Monday, June 18, 2012

The Tsunami of Ponzi Schemes

Madoff is a drop in the bucket.  Even Social Security pales in comparison to what is transpiring before our very own eyes.  It takes no special investigative unit of the government to uncover this massive fraud nor a congressional inquiry to analyze how this could happen.  No, this is the grand daddy of all ponzi schemes and it's in plain sight yet so many continue to play despite all the warnings and the magnitude of the problem. Buyer beware because the time will come when there is not enough to support the bottom rungs of the US debt pyramid and the collapse will be catastrophic.

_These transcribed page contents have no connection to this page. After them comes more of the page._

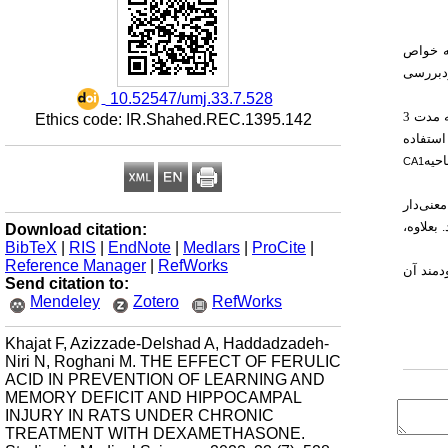
به خواص
ردبررسی
‎ 10.52547/umj.33.7.528
روزانه 500 میکروگرم بر کیلوگرم دگزامتازون به مدت 3
Ethics code: IR.Shahed.REC.1395.142
با استفاده
حیه
CA1
عنی‌دار
بعلاوه،
Download citation:
BibTeX
|
RIS
|
EndNote
|
Medlars
|
ProCite
|
Reference Manager
|
RefWorks
دمند آن
Send citation to:
Mendeley
Zotero
RefWorks
Khajat F, Azizzade-Delshad A, Haddadzadeh-
Niri N, Roghani M. THE EFFECT OF FERULIC
ACID IN PREVENTION OF LEARNING AND
MEMORY DEFICIT AND HIPPOCAMPAL
INJURY IN RATS UNDER CHRONIC
TREATMENT WITH DEXAMETHASONE.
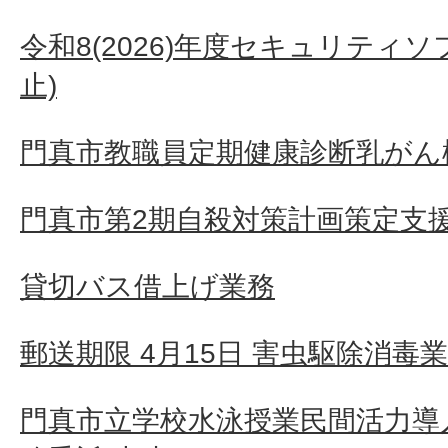
令和8(2026)年度セキュリティ
止)
門真市教職員定期健康診断乳がん検
門真市第2期自殺対策計画策定支
貸切バス借上げ業務
郵送期限 4月15日 害虫駆除消毒
門真市立学校水泳授業民間活力導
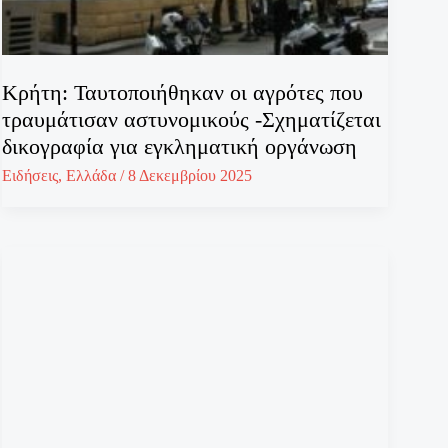
Κρήτη: Ταυτοποιήθηκαν οι αγρότες που
τραυμάτισαν αστυνομικούς -Σχηματίζεται
δικογραφία για εγκληματική οργάνωση
Ειδήσεις
,
Ελλάδα
/
8 Δεκεμβρίου 2025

Think about it! The US continues to sell bonds, notes and t-bills ("treasuries") at an enormous clip building a mountain of debt nearing $16 trillion with no end in sight.  The funds from these treasuries are used to pay-off maturing treasuries keeping those holders happy and satisfied with their return on their investment.  In the meantime, the culprit of this massive fraud continues to sell even more treasuries to splurge on a lavish lifestyle (military, bailouts, social services, massive government, etc.) to which it can ill afford.  Like every ponzi scheme there is no basis for paying back the earlier investors (e.g., sufficient invested capital for which revenues can be generated) other than through the continual flow of funds from new investors.  As long as new investors keep the blinders on this "bonzi" scheme (as I will call it) it can continue to prosper as a "sound investment" but the time will come...

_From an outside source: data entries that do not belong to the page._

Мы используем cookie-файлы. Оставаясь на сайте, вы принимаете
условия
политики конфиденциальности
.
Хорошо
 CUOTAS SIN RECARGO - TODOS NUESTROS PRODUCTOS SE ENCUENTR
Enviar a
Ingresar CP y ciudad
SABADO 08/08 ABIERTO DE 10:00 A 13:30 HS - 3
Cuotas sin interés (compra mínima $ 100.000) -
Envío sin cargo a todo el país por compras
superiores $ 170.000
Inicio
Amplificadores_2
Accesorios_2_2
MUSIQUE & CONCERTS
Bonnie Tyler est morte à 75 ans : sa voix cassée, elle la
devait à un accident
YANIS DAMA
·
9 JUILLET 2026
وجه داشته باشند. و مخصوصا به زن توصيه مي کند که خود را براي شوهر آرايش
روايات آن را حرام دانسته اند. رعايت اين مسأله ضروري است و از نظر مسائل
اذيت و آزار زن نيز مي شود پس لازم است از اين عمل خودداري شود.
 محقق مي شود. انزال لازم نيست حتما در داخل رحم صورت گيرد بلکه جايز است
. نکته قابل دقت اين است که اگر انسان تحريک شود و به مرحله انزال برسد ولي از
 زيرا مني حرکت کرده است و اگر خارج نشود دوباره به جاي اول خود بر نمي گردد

If you're in these, you better get out.  And now is the time!  The 10-year US treasury bond is at an interest rate of 1.6% after hitting an all-time historic low of 1.47% this month.  Keep in mind that treasuries filter everywhere within our society so you better know where your money is and how it's invested.  For example, many mutual funds hold treasuries while they search for new investments consistent with the main objectives of the fund.  Banks hold treasuries while they evaluate the lending potential of new borrowers.  Corporations hold treasuries as they look to obtain nominal returns whilest they pursue their primary mission for their existence.  You may even have some United States Savings Bonds lying around the house from birthdays or Christmas - time to cash those in.  I'd rather be early to the exit like I was in the housing bubble than to be caught in the tsunami of this debt bubble.

Time to learn what's in your investment portfolio and begin to divest yourself of holdings that are exposed to US government debt. The end result of this ponzi scheme will leave investors holding the bag.  There won't even be the satisfaction that the culprit in this case will serve time in prison - they'll be free to do it again!